What is required -
In the listing below, a line holding "September 12, 2013" and a line holding "roud to provide" mark the range. Retype both exactly, with all lines between them.

Data records -
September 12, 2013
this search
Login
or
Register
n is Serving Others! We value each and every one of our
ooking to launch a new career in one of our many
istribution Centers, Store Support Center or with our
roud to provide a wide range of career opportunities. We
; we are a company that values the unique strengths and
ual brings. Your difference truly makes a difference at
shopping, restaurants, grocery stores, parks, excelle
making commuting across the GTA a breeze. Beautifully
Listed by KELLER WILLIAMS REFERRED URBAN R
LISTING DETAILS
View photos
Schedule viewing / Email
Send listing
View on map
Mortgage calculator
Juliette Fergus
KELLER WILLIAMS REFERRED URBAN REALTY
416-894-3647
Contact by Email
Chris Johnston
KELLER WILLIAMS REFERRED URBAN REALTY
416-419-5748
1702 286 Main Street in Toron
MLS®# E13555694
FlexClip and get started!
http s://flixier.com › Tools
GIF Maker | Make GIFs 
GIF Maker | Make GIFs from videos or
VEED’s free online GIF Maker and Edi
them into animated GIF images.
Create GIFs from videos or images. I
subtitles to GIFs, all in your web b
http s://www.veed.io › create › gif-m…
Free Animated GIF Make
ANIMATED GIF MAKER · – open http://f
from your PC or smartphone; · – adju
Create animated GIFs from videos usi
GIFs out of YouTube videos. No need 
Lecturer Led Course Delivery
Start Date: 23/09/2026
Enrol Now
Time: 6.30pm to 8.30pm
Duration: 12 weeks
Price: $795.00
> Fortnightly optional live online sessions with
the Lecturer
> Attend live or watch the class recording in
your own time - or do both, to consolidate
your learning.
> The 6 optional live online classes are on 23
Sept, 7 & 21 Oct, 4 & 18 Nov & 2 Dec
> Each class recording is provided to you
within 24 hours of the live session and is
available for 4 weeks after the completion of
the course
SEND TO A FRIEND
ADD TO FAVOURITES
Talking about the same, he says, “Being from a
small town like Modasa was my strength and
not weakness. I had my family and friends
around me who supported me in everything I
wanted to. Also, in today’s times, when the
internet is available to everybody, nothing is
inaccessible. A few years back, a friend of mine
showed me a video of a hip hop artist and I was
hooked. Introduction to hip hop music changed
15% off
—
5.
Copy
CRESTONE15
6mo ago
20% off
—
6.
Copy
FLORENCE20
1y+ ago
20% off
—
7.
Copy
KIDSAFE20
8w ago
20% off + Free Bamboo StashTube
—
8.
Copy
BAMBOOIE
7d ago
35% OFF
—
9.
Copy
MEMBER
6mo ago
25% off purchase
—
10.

* * *

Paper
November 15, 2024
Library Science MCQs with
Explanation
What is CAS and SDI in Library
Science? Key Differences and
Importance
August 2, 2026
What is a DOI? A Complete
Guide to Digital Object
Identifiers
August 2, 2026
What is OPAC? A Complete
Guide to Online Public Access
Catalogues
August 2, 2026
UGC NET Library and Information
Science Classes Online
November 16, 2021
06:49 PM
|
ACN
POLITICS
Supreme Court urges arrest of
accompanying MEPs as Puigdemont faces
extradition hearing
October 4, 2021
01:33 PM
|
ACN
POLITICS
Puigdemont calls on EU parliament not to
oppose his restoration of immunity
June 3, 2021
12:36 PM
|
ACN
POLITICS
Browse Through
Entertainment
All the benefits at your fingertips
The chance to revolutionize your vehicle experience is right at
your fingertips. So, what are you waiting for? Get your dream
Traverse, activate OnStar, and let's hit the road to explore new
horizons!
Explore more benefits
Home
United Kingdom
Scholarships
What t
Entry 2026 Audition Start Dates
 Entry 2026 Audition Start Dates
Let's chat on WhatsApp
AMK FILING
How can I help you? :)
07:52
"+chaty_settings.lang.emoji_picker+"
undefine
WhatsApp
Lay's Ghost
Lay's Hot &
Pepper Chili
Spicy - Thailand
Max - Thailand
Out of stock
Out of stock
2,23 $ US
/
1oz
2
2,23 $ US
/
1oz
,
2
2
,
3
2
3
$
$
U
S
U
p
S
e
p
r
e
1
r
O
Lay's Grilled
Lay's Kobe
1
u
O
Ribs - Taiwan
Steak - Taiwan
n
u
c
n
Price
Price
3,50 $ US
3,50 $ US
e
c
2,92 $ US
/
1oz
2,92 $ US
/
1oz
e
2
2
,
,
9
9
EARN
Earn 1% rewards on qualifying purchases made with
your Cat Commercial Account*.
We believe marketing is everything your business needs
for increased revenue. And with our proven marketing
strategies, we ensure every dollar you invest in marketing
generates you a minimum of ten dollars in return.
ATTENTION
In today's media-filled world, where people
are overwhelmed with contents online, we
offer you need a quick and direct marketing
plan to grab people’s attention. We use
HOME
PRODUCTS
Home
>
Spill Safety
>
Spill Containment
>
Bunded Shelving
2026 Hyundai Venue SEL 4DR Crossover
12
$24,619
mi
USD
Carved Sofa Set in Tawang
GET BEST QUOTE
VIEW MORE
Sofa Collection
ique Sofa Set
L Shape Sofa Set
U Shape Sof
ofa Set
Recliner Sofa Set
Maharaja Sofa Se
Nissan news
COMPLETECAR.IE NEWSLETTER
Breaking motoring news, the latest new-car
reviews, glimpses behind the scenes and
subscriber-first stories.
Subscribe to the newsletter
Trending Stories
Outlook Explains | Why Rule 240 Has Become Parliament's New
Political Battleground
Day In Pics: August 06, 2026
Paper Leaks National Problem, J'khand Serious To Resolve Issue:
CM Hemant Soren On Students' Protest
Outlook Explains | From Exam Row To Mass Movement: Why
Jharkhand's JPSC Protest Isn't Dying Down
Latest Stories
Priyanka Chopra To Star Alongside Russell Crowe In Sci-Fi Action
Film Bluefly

==

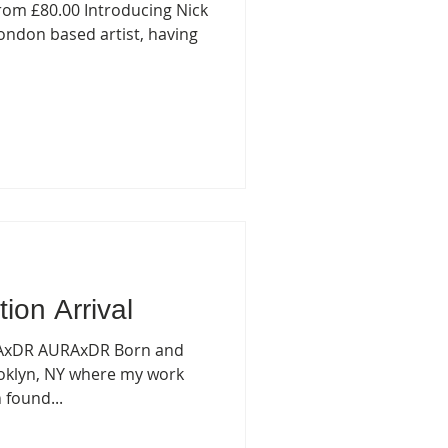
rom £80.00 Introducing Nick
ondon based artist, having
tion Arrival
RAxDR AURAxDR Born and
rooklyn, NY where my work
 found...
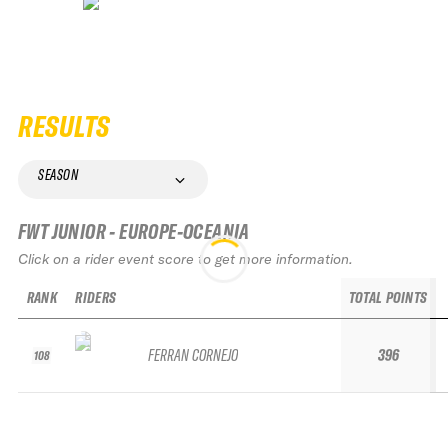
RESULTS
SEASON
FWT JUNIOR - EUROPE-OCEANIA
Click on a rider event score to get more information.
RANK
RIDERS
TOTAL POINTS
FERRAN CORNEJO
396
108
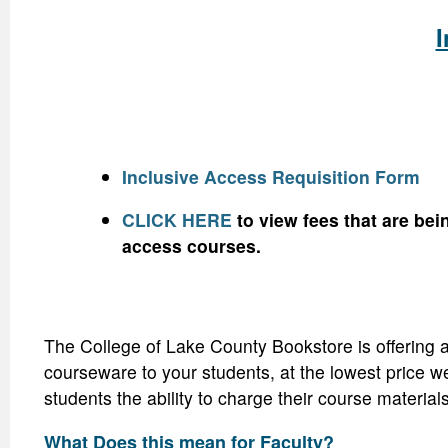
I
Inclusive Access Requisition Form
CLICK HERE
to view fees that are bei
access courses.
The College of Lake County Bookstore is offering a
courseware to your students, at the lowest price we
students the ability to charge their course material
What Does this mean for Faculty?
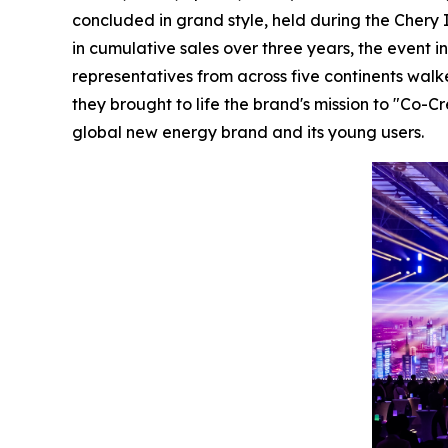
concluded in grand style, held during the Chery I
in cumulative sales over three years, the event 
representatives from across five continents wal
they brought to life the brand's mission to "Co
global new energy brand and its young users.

Problem solution -
September 12, 2013
this search
Login
or
Register
n is Serving Others! We value each and every one of our
ooking to launch a new career in one of our many
istribution Centers, Store Support Center or with our
roud to provide a wide range of career opportunities. We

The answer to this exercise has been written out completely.